#### The problem
Pictures are not part of the copy; reproduce the remaining data exactly.
--- Records for the exercise Enclosed Below ---
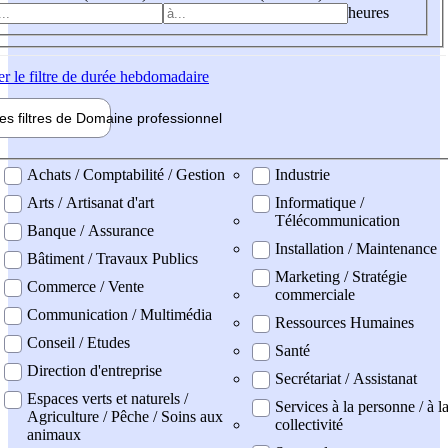
heures
er
le filtre de durée hebdomadaire
les filtres de
Domaine pro
fessionnel
ne professionel
Achats / Comptabilité / Gestion
Industrie
Arts / Artisanat d'art
Informatique /
Télécommunication
Banque / Assurance
Installation / Maintenance
Bâtiment / Travaux Publics
Marketing / Stratégie
Commerce / Vente
commerciale
Communication / Multimédia
Ressources Humaines
Conseil / Etudes
Santé
Direction d'entreprise
Secrétariat / Assistanat
Espaces verts et naturels /
Services à la personne / à l
Agriculture / Pêche / Soins aux
collectivité
animaux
--- End of Enclosed Records for the exercise ---
#### Task output
heures
er
le filtre de durée hebdomadaire
les filtres de
Domaine pro
fessionnel
ne professionel
Achats / Comptabilité / Gestion
Industrie
Arts / Artisanat d'art
Informatique /
Télécommunication
Banque / Assurance
Installation / Maintenance
Bâtiment / Travaux Publics
Marketing / Stratégie
Commerce / Vente
commerciale
Communication / Multimédia
Ressources Humaines
Conseil / Etudes
Santé
Direction d'entreprise
Secrétariat / Assistanat
Espaces verts et naturels /
Services à la personne / à l
Agriculture / Pêche / Soins aux
collectivité
animaux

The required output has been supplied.